Work to complete
Among the records below, find the lines that contain "LEDUC" and copy each of them.

Material provided
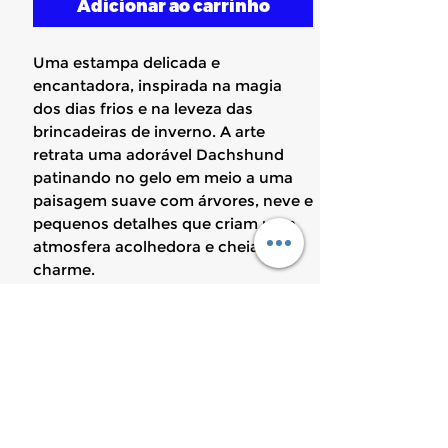
Adicionar ao carrinho
Uma estampa delicada e
encantadora, inspirada na magia
dos dias frios e na leveza das
brincadeiras de inverno. A arte
retrata uma adorável Dachshund
patinando no gelo em meio a uma
paisagem suave com árvores, neve e
pequenos detalhes que criam uma
atmosfera acolhedora e cheia de
charme.
A paleta em tons suaves de rosa,
azul-claro e bege transmite
elegância e delicadeza, enquanto as
listras do capuz e das mangas
complementam a composição com
um toque clássico e sofisticado. O
resultado é uma peça harmoniosa,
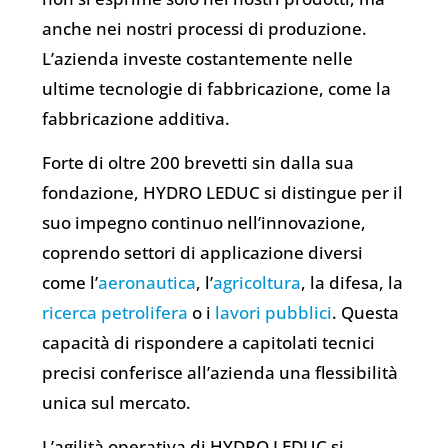
anche nei nostri processi di produzione.
L’azienda investe costantemente nelle
ultime tecnologie di fabbricazione, come la
fabbricazione additiva.
Forte di oltre 200 brevetti sin dalla sua
fondazione, HYDRO LEDUC si distingue per il
suo impegno continuo nell’innovazione,
coprendo settori di applicazione diversi
come l’
aeronautica
, l’
agricoltura
, la difesa, la
ricerca petrolifera
o i
lavori pubblici
. Questa
capacità di rispondere a capitolati tecnici
precisi conferisce all’azienda una flessibilità
unica sul mercato.
L’agilità operativa di HYDRO LEDUC si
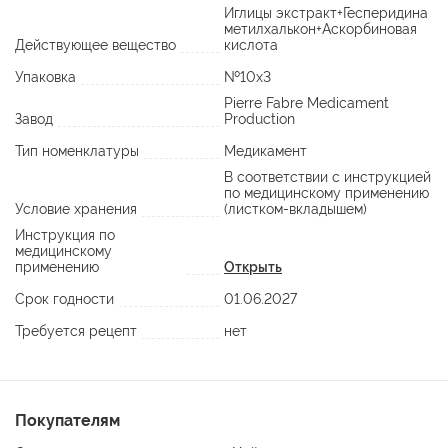
Иглицы экстракт+Гесперидина
метилхалькон+Аскорбиновая
Действующее вещество
кислота
Упаковка
№10х3
Pierre Fabre Medicament
Завод
Production
Тип номенклатуры
Медикамент
В соответствии с инструкцией
по медицинскому применению
Условие хранения
(листком-вкладышем)
Инструкция по
медицинскому
применению
Открыть
Срок годности
01.06.2027
Требуется рецепт
нет
Покупателям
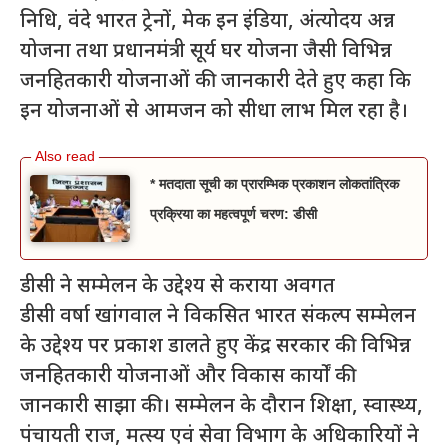
निधि, वंदे भारत ट्रेनों, मेक इन इंडिया, अंत्योदय अन्न
योजना तथा प्रधानमंत्री सूर्य घर योजना जैसी विभिन्न
जनहितकारी योजनाओं की जानकारी देते हुए कहा कि
इन योजनाओं से आमजन को सीधा लाभ मिल रहा है।
* मतदाता सूची का प्रारम्भिक प्रकाशन लोकतांत्रिक
प्रक्रिया का महत्वपूर्ण चरण: डीसी
डीसी ने सम्मेलन के उद्देश्य से कराया अवगत
डीसी वर्षा खांगवाल ने विकसित भारत संकल्प सम्मेलन
के उद्देश्य पर प्रकाश डालते हुए केंद्र सरकार की विभिन्न
जनहितकारी योजनाओं और विकास कार्यों की
जानकारी साझा की। सम्मेलन के दौरान शिक्षा, स्वास्थ्य,
पंचायती राज, मत्स्य एवं सेवा विभाग के अधिकारियों ने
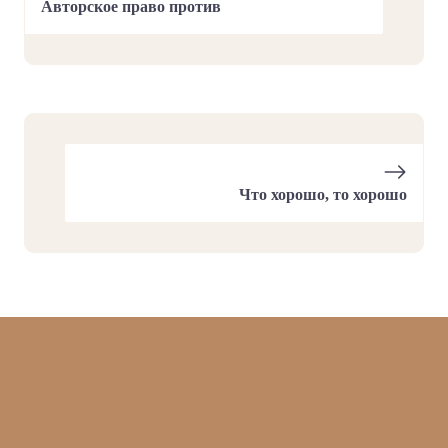
Авторское право против
Что хорошо, то хорошо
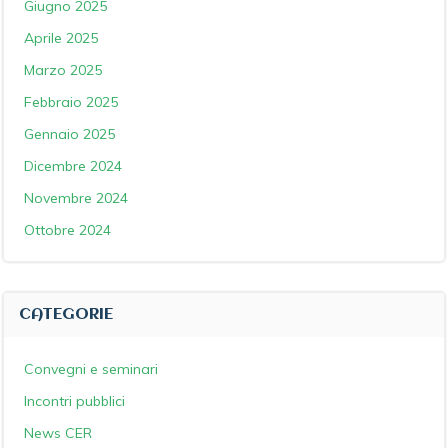
Giugno 2025
Aprile 2025
Marzo 2025
Febbraio 2025
Gennaio 2025
Dicembre 2024
Novembre 2024
Ottobre 2024
CATEGORIE
Convegni e seminari
Incontri pubblici
News CER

Your solution
fondazione, HYDRO LEDUC si distingue per il
L’agilità operativa di HYDRO LEDUC si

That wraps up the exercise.